Currently the maximum financial penalty that can be applied to drivers who break the 70mph speed limit on UK motorways is £2,500, but the revised legislation could allow magistrates' courts to increase this by 300%. Other motoring offences could also be subject to more severe penalties, including breaking the speed limit on other roads, using a mobile phone while driving, and driving without insurance.

The system currently in place classes these offences at five levels, with fines capped at £200 for level one and going up to £5,000 for level five. If the new regulations are imposed, the first four levels will see the maximum fine applicable increase fourfold, with fine limits being removed entirely for the most serious offences or for repeat offenders.

The new legislation won't only apply to motorists however, because failing to buy a TV licence or public drunk and disorderliness could also see the current £1,000 maximum fine go up to £4,000.

As frightening as a £10,000 speeding fine sounds, magistrates are expected to be circumspect in their application of their new powers. Offences resulting in the maximum financial penalty will be few and far between as courts will take into account the circumstances of an individual case and the offender's financial situation. Nonetheless, motoring groups have criticised the proposals, calling the idea Draconian and disproportionate.

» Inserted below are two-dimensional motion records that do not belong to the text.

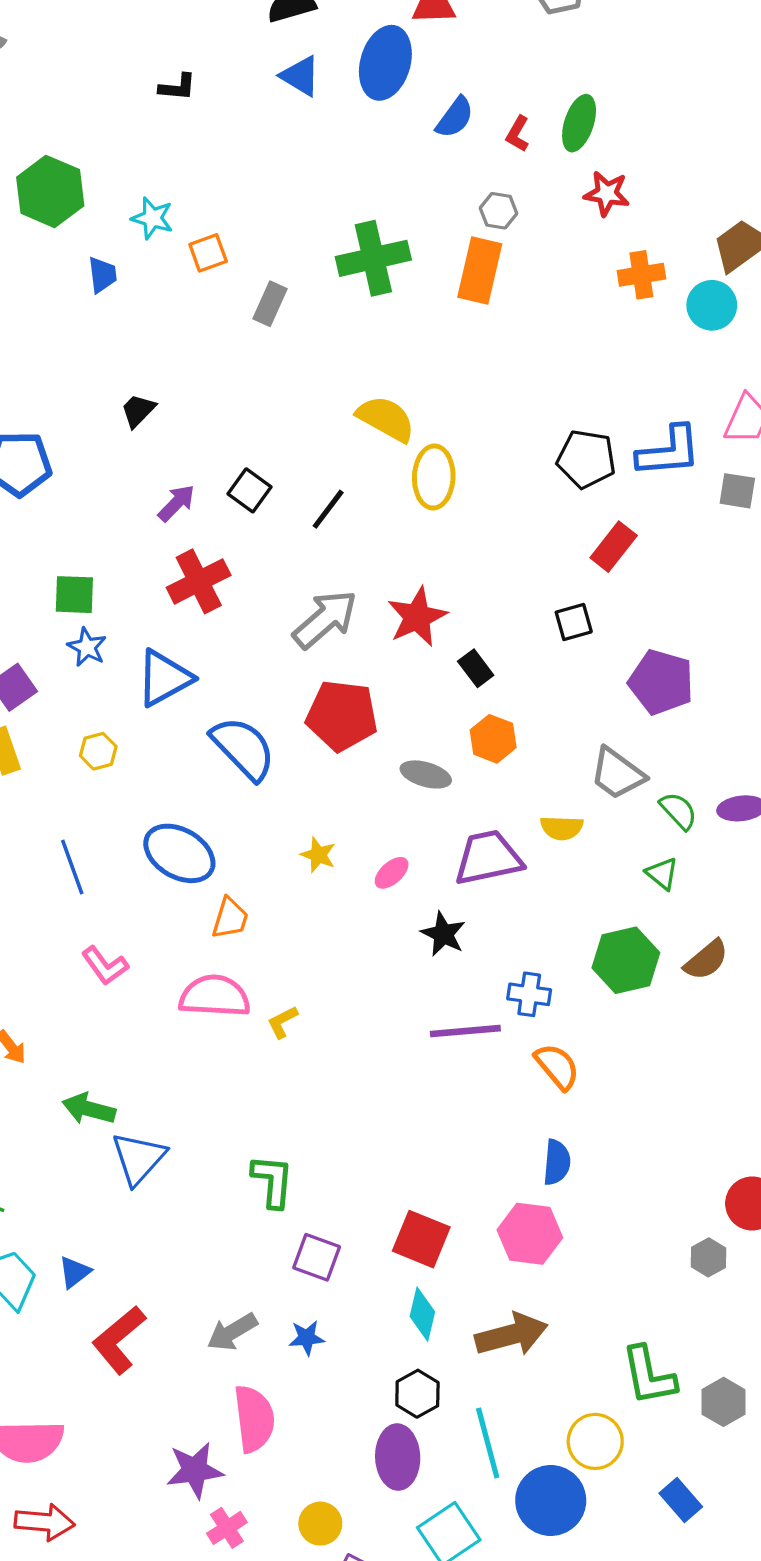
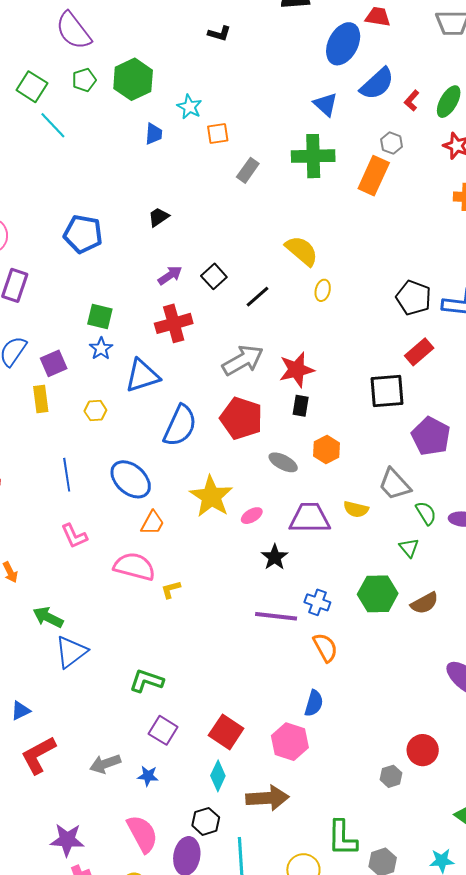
blue triangle: (300, 76) -> (326, 104), moved
blue semicircle: (455, 117) -> (377, 84), size x1.4
yellow ellipse: (434, 477) -> (323, 290), size x0.6
black square: (574, 622) -> (387, 391), size x1.6
black rectangle: (476, 668) -> (301, 406), moved, turned 35
blue semicircle: (243, 748) -> (180, 426), turned 57
yellow star: (318, 855) -> (211, 496), size x2.0
green L-shape: (273, 1181) -> (146, 681), turned -88
pink semicircle: (254, 1419) -> (142, 834), moved, turned -33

They suggest that the potential of such a large fine will prevent motorists from appealing unjust speeding tickets to avoid the possibility of the case escalating to magistrates' court. At the moment, it is standard practice for police to issue motorists caught by traffic officers or speed cameras with three licence penalty points and a £100 fine. Motorists can appeal the punishment, which can mean going to magistrates' courts. If a magistrate finds against the motorist, there is a danger that £100 fine could turn into £10,000.

The RAC has expressed concern about how traffic offences are being enforced, pointing out that the government appears to be regularly increasing penalty levels for motorists that increase revenue, rather than investing in road safety issues and better policing and enforcement.